This Post is Literally Unique

Posted on July 1, 2015




Anyone who has ever tried to read Shakespeare in the original English, must be aware that the language (any language) is always changing. Life in the Boomer Lane’s mother-in-law left Turkey decades ago and took all of her language with her. While she was absent from Turkish soil, the Turkish language wasn’t. For that reason, she referred to airplanes as “flying metal birds in the sky,” while the Turks had moved on to “airplane.” She also had no Turkish words for “computer,” “cell phone” or “double bacon cheeseburger.”

LBL is, of course, aware that English words and phrases are disappearing with the same rapidity as the brain cells in her head, and new ones are being born that reflect the rich culture being created by reality TV and street gangs. In addition, many words and phrases have survived but now have a totally different meaning. LBL will review a few of her favorites:

Literally is supposed to mean “literally.” It now mean “figuratively.” Although this phenomenon started many decades ago, LBL believes that only recently has the word “figuratively” finally given up the fight and slunk back to wherever it originally came from. In fact, she believes the word “figuratively” no longer exists in the English language. People are now free to say “The Uber arrived literally as I pulled my finger from the keypad,”  “I have just watched literally 100 videos of cat antics on Facebook this morning,” and “There are literally thousands of people who have declared for the Republican Presidential nomination.”

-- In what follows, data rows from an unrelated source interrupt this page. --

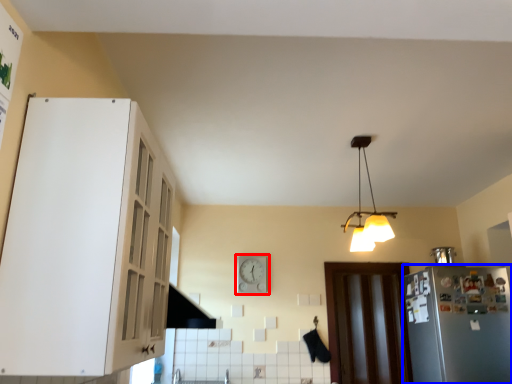 Question: Among these objects, which one is farthest to the camera, clock (highlighted by a red box) or refrigerator (highlighted by a blue box)?

Choices:
 (A) clock
 (B) refrigerator

Answer: (A) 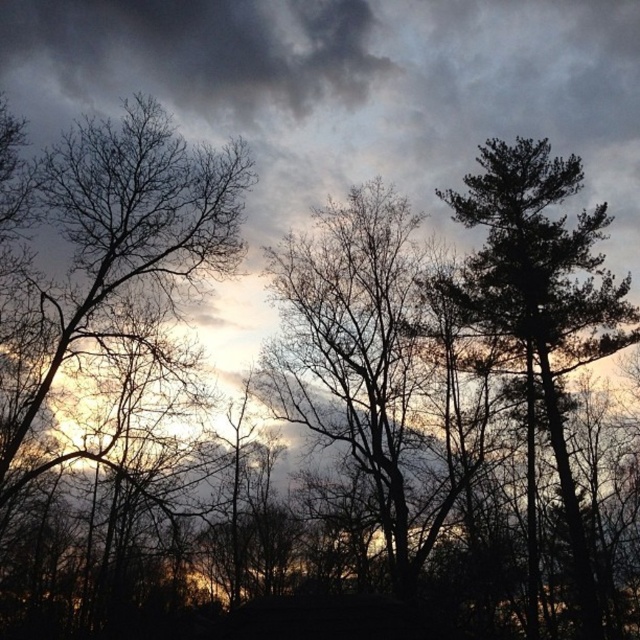 Question: Does silhouette bare tree at left come in front of silhouette bark tree at center?

Choices:
 (A) yes
 (B) no

Answer: (A)

Question: Which object appears closest to the camera in this image?

Choices:
 (A) silhouette bark tree at center
 (B) silhouette bare tree at left

Answer: (B)

Question: Which object is the farthest from the silhouette bare tree at left?

Choices:
 (A) silhouette bark tree at center
 (B) dark green textured tree at right

Answer: (B)

Question: Does silhouette bark tree at center have a greater width compared to dark green textured tree at right?

Choices:
 (A) no
 (B) yes

Answer: (A)

Question: Does silhouette bare tree at left come in front of dark green textured tree at right?

Choices:
 (A) no
 (B) yes

Answer: (B)

Question: Which point is farther to the camera?

Choices:
 (A) (369, 189)
 (B) (496, 301)

Answer: (B) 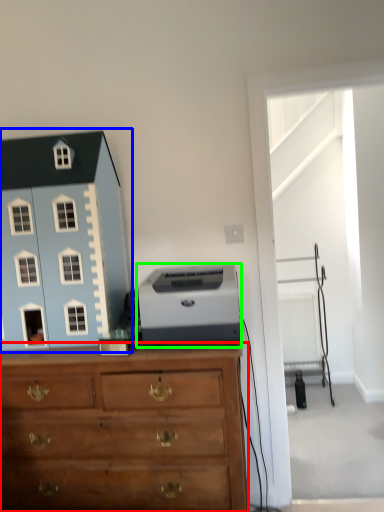 Question: Based on their relative distances, which object is nearer to chest of drawers (highlighted by a red box)? Choose from toy (highlighted by a blue box) and printer (highlighted by a green box).

Choices:
 (A) toy
 (B) printer

Answer: (B) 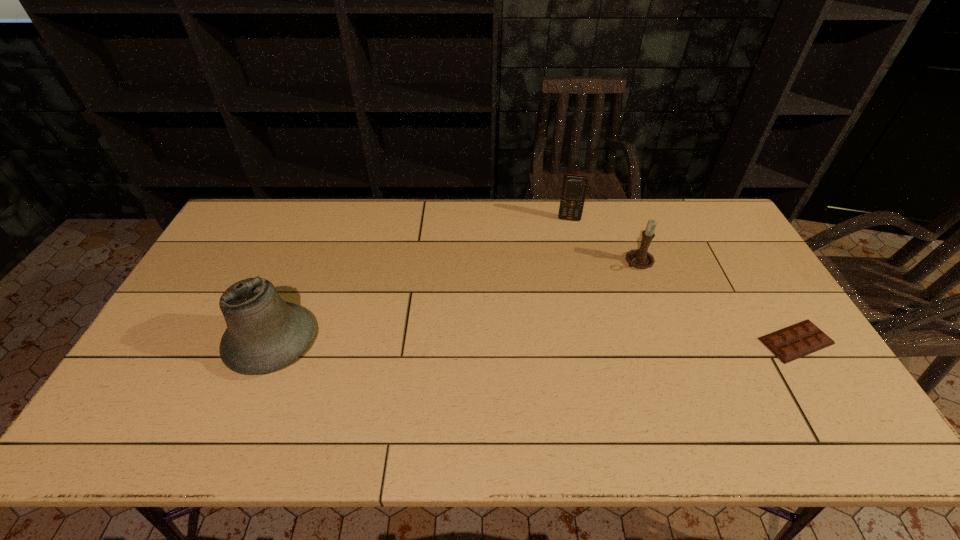 In order to click on vacant space located 0.250m on the side of the third object from left to right with the handle in this screenshot , I will do point(576,307).

You are a GUI agent. You are given a task and a screenshot of the screen. Output one action in this format:
    pyautogui.click(x=<x>, y=<y>)
    Task: Click on the vacant space positioned 0.390m on the side of the third object from left to right with the handle
    Image resolution: width=960 pixels, height=540 pixels.
    Given the screenshot: What is the action you would take?
    pyautogui.click(x=541, y=330)

Locate an element on the screen. This screenshot has height=540, width=960. free space located on the side of the third object from left to right with the handle is located at coordinates (603, 288).

Where is `free space located on the screen of the farthest object`? free space located on the screen of the farthest object is located at coordinates (564, 277).

In order to click on free space located on the screen of the farthest object in this screenshot , I will do `click(564, 266)`.

This screenshot has height=540, width=960. What are the coordinates of `vacant space located on the screen of the farthest object` in the screenshot? It's located at (565, 258).

You are a GUI agent. You are given a task and a screenshot of the screen. Output one action in this format:
    pyautogui.click(x=<x>, y=<y>)
    Task: Click on the object that is at the far edge
    The height and width of the screenshot is (540, 960).
    Given the screenshot: What is the action you would take?
    pyautogui.click(x=574, y=188)

Identify the location of object at the near edge. The height and width of the screenshot is (540, 960). (264, 333).

The image size is (960, 540). In order to click on object present at the right edge in this screenshot , I will do `click(793, 342)`.

Identify the location of free location at the far edge. This screenshot has height=540, width=960. (478, 224). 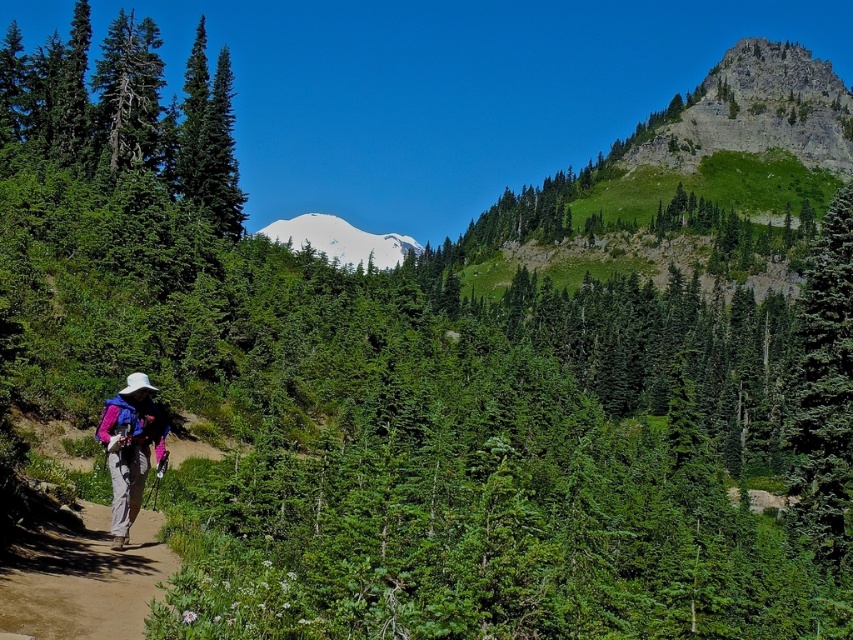 Can you confirm if brown dirt path at lower left is taller than pink fabric backpack at lower left?

In fact, brown dirt path at lower left may be shorter than pink fabric backpack at lower left.

Is brown dirt path at lower left bigger than pink fabric backpack at lower left?

Incorrect, brown dirt path at lower left is not larger than pink fabric backpack at lower left.

Image resolution: width=853 pixels, height=640 pixels. What do you see at coordinates (83, 579) in the screenshot?
I see `brown dirt path at lower left` at bounding box center [83, 579].

I want to click on brown dirt path at lower left, so click(x=83, y=579).

Is green textured tree at right positioned behind pink fabric backpack at lower left?

Yes, green textured tree at right is behind pink fabric backpack at lower left.

Find the location of a particular element. green textured tree at right is located at coordinates (822, 388).

Measure the distance between green textured tree at right and brown dirt path at lower left.

green textured tree at right is 46.03 meters from brown dirt path at lower left.

At what (x,y) coordinates should I click in order to perform the action: click on green textured tree at right. Please return your answer as a coordinate pair (x, y). The width and height of the screenshot is (853, 640). Looking at the image, I should click on (822, 388).

Identify the location of green textured tree at right. The width and height of the screenshot is (853, 640). (822, 388).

Unique used to mean “unique,” as in one-of-a-kind. Literally.  Now it means “different.”  And because it has been driven from its place at the top of the pedestal, we are forced to use qualifiers. We say, “That dress Kim wore with the entire butt area exposed was really unique” or “That dress Kim wore with the entire breast area exposed was very unique.”

Let’s say that one was at a vegan, gluten-free, carb-free, nut-free, soy-free, wheat-free, sugar and salt-free dinner party,  and the food was so tasty, one asked for seconds.  This would be a unique situation.  One problem is that, in a situation like this that is actually unique, even a qualifier may not be strong enough. In that case, one would want to say “literally unique,” but now that would be interpreted as “sort of different,” and would lose all meaning.

One of LBL’s issues (among literally hundreds) is the phrase “No problem,” which used to mean going beyond what would normally be expected, or solving a problematic situation.   But, instead, this phrase has now replaced “You are welcome,” which is merely the polite response to “Thank you” and involves nothing problematic.

LBL tells wait staff in restaurants and sales clerks in stores “Thank you,” because she is being polite and acknowledging their expected good service (refilling her water-glass/handing her bag of newly-purchased mini-pads). She is not asking the waiter to get down on his hands and knees to retrieve her cell phone under the table, nor the sales clerk to accept payment for the mini-pads with a bag of uncounted pennies.  Neither is she requiring anyone to put themselves in harm’s way (unless her grandsons are at the table and the waiter has to wade through a lot of tossed food in order to find the cell phone).  But instead of hearing “You are welcome” in reply, she hears “No problem.”  She isn’t aware that serving her could possibly be a problem (because isn’t that their role in this relationship?), and she frets about this for several minutes after.

What does all this mean for you, the reader, who has set aside any number of productive, intelligent choices for how you could have spent the last five minutes of your life, instead of having read this post? Not much. You are now finished and can go back to monitoring your social media updates, tracking your bids on eBay, and getting all the details of the Ben Affleck/Jennifer Garner split.  Of course, if you are employed, you won’t have time to do any of this, because your time will be spent sending emails to friends about your rotten, unappreciative boss, who is literally unique in his (or her) stupidity. At any rate, there’s no need to thank LBL for this post.  It was no problem.